>>>
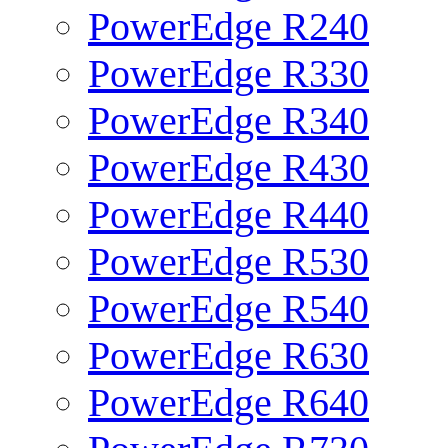
PowerEdge R240
PowerEdge R330
PowerEdge R340
PowerEdge R430
PowerEdge R440
PowerEdge R530
PowerEdge R540
PowerEdge R630
PowerEdge R640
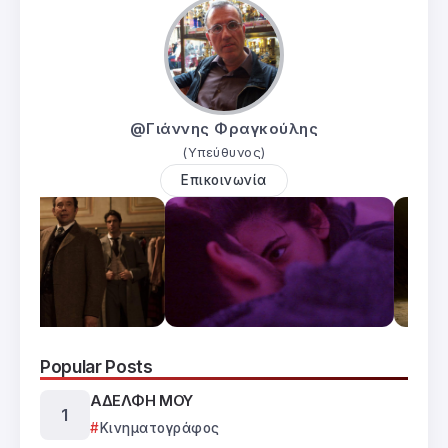
@Γιάννης Φραγκούλης
(Υπεύθυνος)
Επικοινωνία
Popular Posts
ΑΔΕΛΦΗ ΜΟΥ
Κινηματογράφος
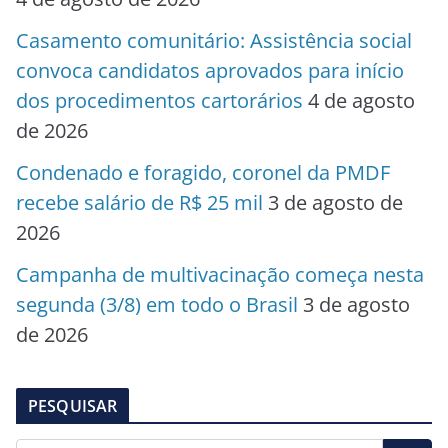
Casamento comunitário: Assistência social
convoca candidatos aprovados para início
dos procedimentos cartorários
4 de agosto
de 2026
Condenado e foragido, coronel da PMDF
recebe salário de R$ 25 mil
3 de agosto de
2026
Campanha de multivacinação começa nesta
segunda (3/8) em todo o Brasil
3 de agosto
de 2026
PESQUISAR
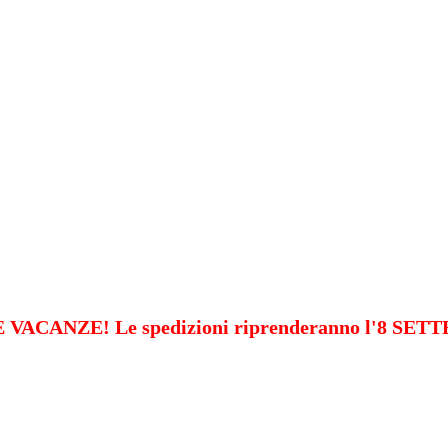
VACANZE! Le spedizioni riprenderanno l'8 SE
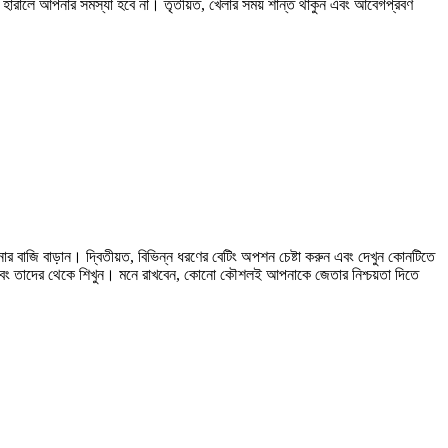
যা হারালে আপনার সমস্যা হবে না। তৃতীয়ত, খেলার সময় শান্ত থাকুন এবং আবেগপ্রবণ
র বাজি বাড়ান। দ্বিতীয়ত, বিভিন্ন ধরণের বেটিং অপশন চেষ্টা করুন এবং দেখুন কোনটিতে
ুন এবং তাদের থেকে শিখুন। মনে রাখবেন, কোনো কৌশলই আপনাকে জেতার নিশ্চয়তা দিতে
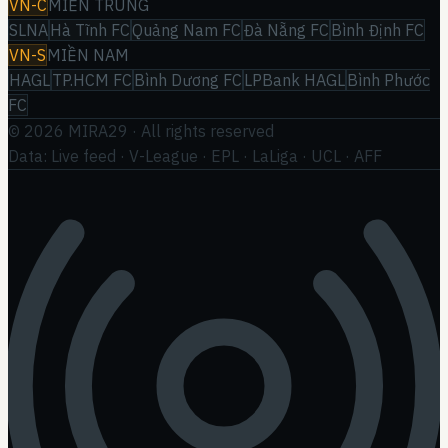
VN-C
MIỀN TRUNG
SLNA
Hà Tĩnh FC
Quảng Nam FC
Đà Nẵng FC
Bình Định FC
VN-S
MIỀN NAM
HAGL
TP.HCM FC
Bình Dương FC
LPBank HAGL
Bình Phước
FC
©
2026
MIRA29
· All rights reserved
Data: Live feed · V-League · EPL · LaLiga · UCL · AFF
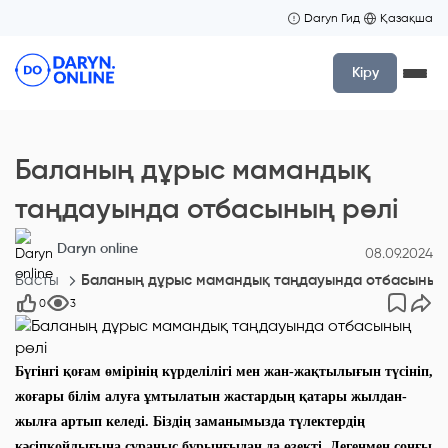
Daryn Гид
Қазақша
Кіру
Баланың дұрыс мамандық
таңдауында отбасының рөлі
Daryn online
08.09.2024
Басты
Баланың дұрыс мамандық таңдауында отбасының 
0
3
Бүгінгі қоғам өмірінің күрделілігі мен жан-жақтылығын түсініп,
жоғары білім алуға ұмтылатын жастардың қатары жылдан-
жылға артып келеді. Біздің заманымызда түлектердің
кәсіпқойлығына сұраныс бұрынғыдан да өзекті. Дегенмен соңғы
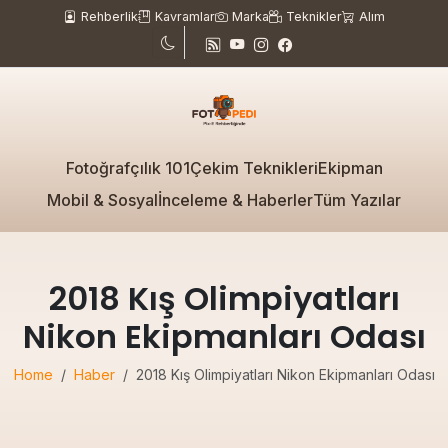
Rehberlik
Kavramlar
Marka
Teknikler
Alım
Fotoğrafçılık 101
Çekim Teknikleri
Ekipman
Mobil & Sosyal
İnceleme & Haberler
Tüm Yazılar
2018 Kış Olimpiyatları
Nikon Ekipmanları Odası
Home
Haber
2018 Kış Olimpiyatları Nikon Ekipmanları Odası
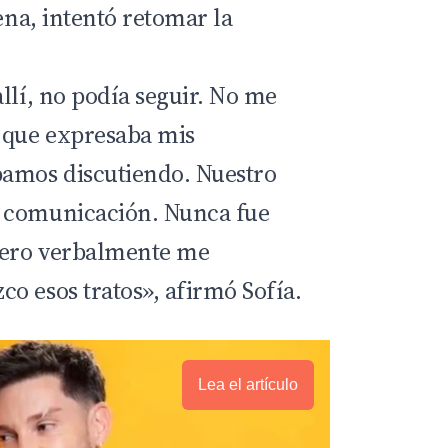
lena, intentó retomar la
llí, no podía seguir. No me
 que expresaba mis
bamos discutiendo. Nuestro
 comunicación. Nunca fue
 pero verbalmente me
o esos tratos», afirmó Sofía.
Lea el artículo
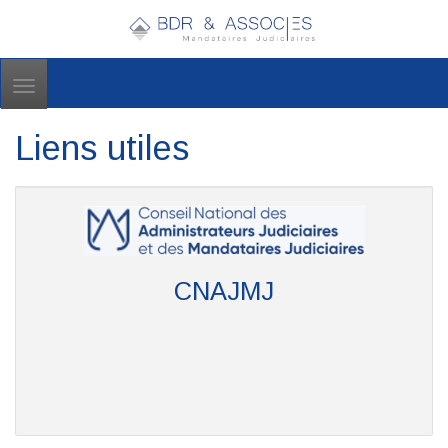
Toggle
navigation
Liens utiles
CNAJMJ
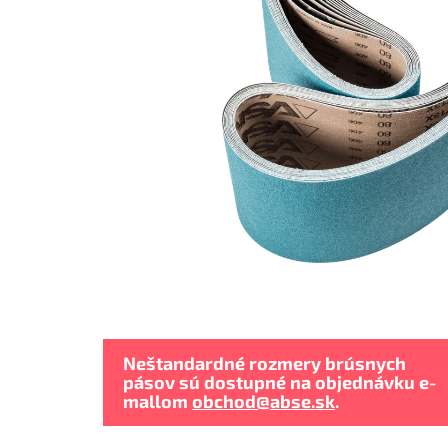
Neštandardné rozmery brúsnych
pásov sú dostupné na objednávku e-
mallom
obchod@abse.sk
.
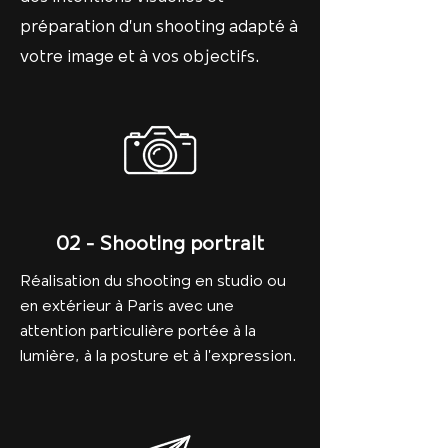
préparation d’un shooting adapté à
votre image et à vos objectifs.
02 - Shooting portrait
Réalisation du shooting en studio ou
en extérieur à Paris avec une
attention particulière portée à la
lumière, à la posture et à l’expression.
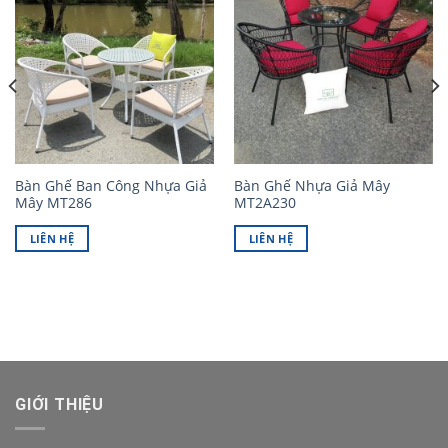
Bàn Ghế Ban Công Nhựa Giả
Bàn Ghế Nhựa Giả Mây
Mây MT286
MT2A230
LIÊN HỆ
LIÊN HỆ
GIỚI THIỆU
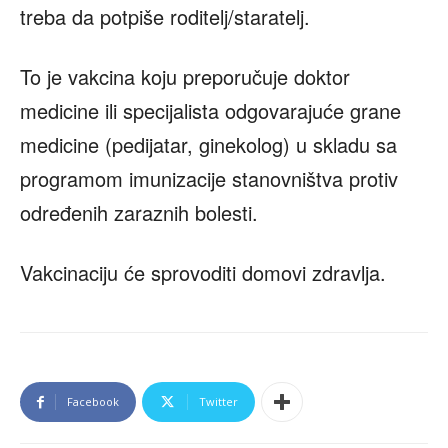
treba da potpiše roditelj/staratelj.
To je vakcina koju preporučuje doktor
medicine ili specijalista odgovarajuće grane
medicine (pedijatar, ginekolog) u skladu sa
programom imunizacije stanovništva protiv
određenih zaraznih bolesti.
Vakcinaciju će sprovoditi domovi zdravlja.
Facebook
Twitter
<<<
The answer must be the full listing retyped exactly, with no pictures in it.

● **WRITTEN RESPONSE**:
PowerEdge R240
PowerEdge R330
PowerEdge R340
PowerEdge R430
PowerEdge R440
PowerEdge R530
PowerEdge R540
PowerEdge R630
PowerEdge R640
@Γιάννης Φραγκούλης
(Υπεύθυνος)
Επικοινωνία
Popular Posts
ΑΔΕΛΦΗ ΜΟΥ
Κινηματογράφος
Casamento comunitário: Assistência social
convoca candidatos aprovados para início
dos procedimentos cartorários
4 de agosto
de 2026
Condenado e foragido, coronel da PMDF
recebe salário de R$ 25 mil
3 de agosto de
2026
Campanha de multivacinação começa nesta
segunda (3/8) em todo o Brasil
3 de agosto
de 2026
PESQUISAR
VACANZE! Le spedizioni riprenderanno l'8 SE
যা হারালে আপনার সমস্যা হবে না। তৃতীয়ত, খেলার সময় শান্ত থাকুন এবং আবেগপ্রবণ
র বাজি বাড়ান। দ্বিতীয়ত, বিভিন্ন ধরণের বেটিং অপশন চেষ্টা করুন এবং দেখুন কোনটিতে
ুন এবং তাদের থেকে শিখুন। মনে রাখবেন, কোনো কৌশলই আপনাকে জেতার নিশ্চয়তা দিতে
VN-C
MIỀN TRUNG
SLNA
Hà Tĩnh FC
Quảng Nam FC
Đà Nẵng FC
Bình Định FC
VN-S
MIỀN NAM
HAGL
TP.HCM FC
Bình Dương FC
LPBank HAGL
Bình Phước
FC
©
2026
MIRA29
· All rights reserved
Data: Live feed · V-League · EPL · LaLiga · UCL · AFF
Daryn Гид
Қазақша
Кіру
Баланың дұрыс мамандық
таңдауында отбасының рөлі
Daryn online
08.09.2024
Басты
Баланың дұрыс мамандық таңдауында отбасының 
0
3
Бүгінгі қоғам өмірінің күрделілігі мен жан-жақтылығын түсініп,
жоғары білім алуға ұмтылатын жастардың қатары жылдан-
жылға артып келеді. Біздің заманымызда түлектердің
кәсіпқойлығына сұраныс бұрынғыдан да өзекті. Дегенмен соңғы
Rehberlik
Kavramlar
Marka
Teknikler
Alım
Fotoğrafçılık 101
Çekim Teknikleri
Ekipman
Mobil & Sosyal
İnceleme & Haberler
Tüm Yazılar
2018 Kış Olimpiyatları
Nikon Ekipmanları Odası
Home
Haber
2018 Kış Olimpiyatları Nikon Ekipmanları Odası
lena, intentó retomar la
llí, no podía seguir. No me
 que expresaba mis
bamos discutiendo. Nuestro
 comunicación. Nunca fue
 pero verbalmente me
o esos tratos», afirmó Sofía.
Lea el artículo
Toggle
navigation
Liens utiles
CNAJMJ
Neštandardné rozmery brúsnych
pásov sú dostupné na objednávku e-
mallom
obchod@abse.sk
.
préparation d’un shooting adapté à
votre image et à vos objectifs.
02 - Shooting portrait
Réalisation du shooting en studio ou
en extérieur à Paris avec une
attention particulière portée à la
lumière, à la posture et à l’expression.
Bàn Ghế Ban Công Nhựa Giả
Bàn Ghế Nhựa Giả Mây
Mây MT286
MT2A230
LIÊN HỆ
LIÊN HỆ
GIỚI THIỆU
treba da potpiše roditelj/staratelj.
To je vakcina koju preporučuje doktor
medicine ili specijalista odgovarajuće grane
medicine (pedijatar, ginekolog) u skladu sa
programom imunizacije stanovništva protiv
određenih zaraznih bolesti.
Vakcinaciju će sprovoditi domovi zdravlja.
Facebook
Twitter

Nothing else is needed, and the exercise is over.